Okay, so now that I got the Spiritual Midwifery
thing out of the way, let me say this. I have been on MDC for over ten years. Believe me, this is not the first time this conversation has come up, nor will it be the last. The arguments made here, on all sides of the fence, have been made and will be made again.
This is one of those personal decisions that seems to carry some weight, and it is easy to argue about personal decisions that seem to carry some weight. I think if done in a civil manner, this back-and-forth that seems so much like running around in circles actually can help us as individuals to clarify our personal thinking and values so we can make our own individual decisions thoughtfully.
I am proof. Watching a few of these conversations over the years, I reconsidered my continuation of the term "vagina" as my "catch-all" (how it was used when I was a kid). With dfd, I use "vulva." When I first thought of using that term, it just did not feel right to me. It felt so clinical and un-natural. But I did it because I had thought it out and really clarified my values. It turns out it only felt un-natural to say because I wasn't used to saying it. Now that I have a two year old who throws it about as naturally as "elbow" or "abdomen" or "knee" or "little toe," (and a three year old boy who also has been known to say it), it suddenly feels like the most natural thing in the world.
With all these terms, we each are going to have some initial, gut reactions.
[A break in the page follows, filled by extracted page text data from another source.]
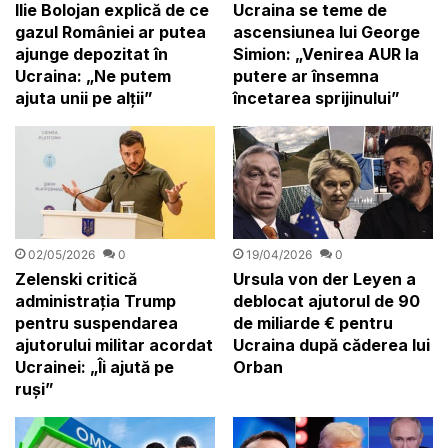
Ilie Bolojan explică de ce
Ucraina se teme de
gazul României ar putea
ascensiunea lui George
ajunge depozitat în
Simion: „Venirea AUR la
Ucraina: „Ne putem
putere ar însemna
ajuta unii pe alții”
încetarea sprijinului”
02/05/2026
0
19/04/2026
0
Zelenski critică
Ursula von der Leyen a
administrația Trump
deblocat ajutorul de 90
pentru suspendarea
de miliarde € pentru
ajutorului militar acordat
Ucraina după căderea lui
Ucrainei: „Îi ajută pe
Orban
ruși”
It is easy to judge and listen impatiently to one another. It is easy to react off-handedly with words chosen without thought ("eewww") and without consideration for those they may hurt. That may be the nature of the beast, but even if it makes me a hopeless optimist, I think we can do better. If there is more to say, let it be said as respectfully as possible.
One final note:
Originally Posted by brookie514
Doctors and social workers know what the cute or silly names mean, but a defense lawyer will rip it to shreds. "It can mean anything! That could be the name for your big toe!"
So we use only correct names, just in case.
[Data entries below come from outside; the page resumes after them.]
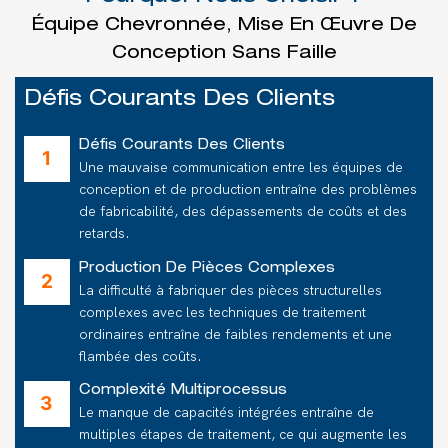
Équipe Chevronnée, Mise En Œuvre De
Conception Sans Faille
Défis Courants Des Clients
Défis Courants Des Clients
Une mauvaise communication entre les équipes de
conception et de production entraîne des problèmes
de fabricabilité, des dépassements de coûts et des
retards.
Production De Pièces Complexes
La difficulté à fabriquer des pièces structurelles
complexes avec les techniques de traitement
ordinaires entraîne de faibles rendements et une
flambée des coûts.
Complexité Multiprocessus
Le manque de capacités intégrées entraîne de
multiples étapes de traitement, ce qui augmente les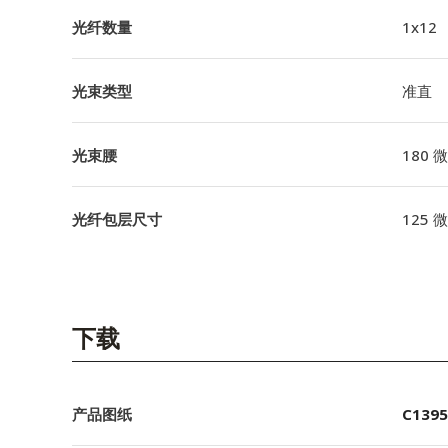
光纤数量
1x12
光束类型
准直
光束腰
180 
光纤包层尺寸
125 
下载
产品图纸
C1395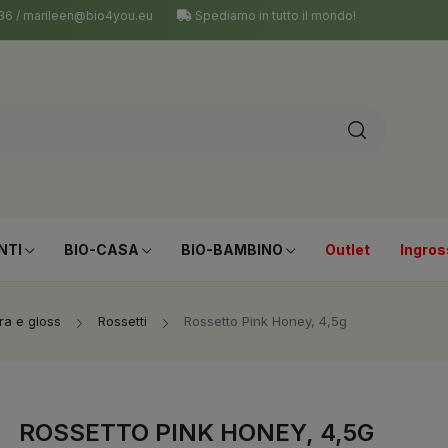
 036 / marileen@bio4you.eu
Spediamo in tutto il mondo!
NTI
BIO-CASA
BIO-BAMBINO
Outlet
Ingros
bra e gloss
Rossetti
Rossetto Pink Honey, 4,5g
ROSSETTO PINK HONEY, 4,5G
Yes, I do think this can have an influence, even now in these fairly "enlightened times." Court is an unforgiving place (I know because my family's life is largely a court-determined life due to being a foster family). The job of the defense attorney will be to rip to shreds any weakness, no matter how impartial the investigations have been. Not too many years ago, there was a situation right here on MDC where a mama discovered her child was being abused by the child's father. Her ability to protect her daughter *was* limited by the use of a cute nickname for "vulva." She eventually was able to ensure her child's protection, but it was a painful, awful saga. The rest of us wanted to leap through our computer screens and grab this mama and her children and RUN!
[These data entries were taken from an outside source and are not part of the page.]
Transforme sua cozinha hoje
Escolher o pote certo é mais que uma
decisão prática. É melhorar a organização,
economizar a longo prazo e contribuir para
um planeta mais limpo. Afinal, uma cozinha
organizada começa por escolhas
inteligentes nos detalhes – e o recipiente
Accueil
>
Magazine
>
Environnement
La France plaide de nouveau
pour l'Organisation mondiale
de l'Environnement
On the other hand, I think the person who is involved in investigations of child sexual abuse who pointed out that at least in terms of interviewing children there is always a chance to code the body according to the child's language before the interview really starts is an important one. I think a lot of progress has been made even since the publication of Protecting the Gift
. Depending on where you live, your child may experience some protection because of that, regardless of what you call the vulva and its parts.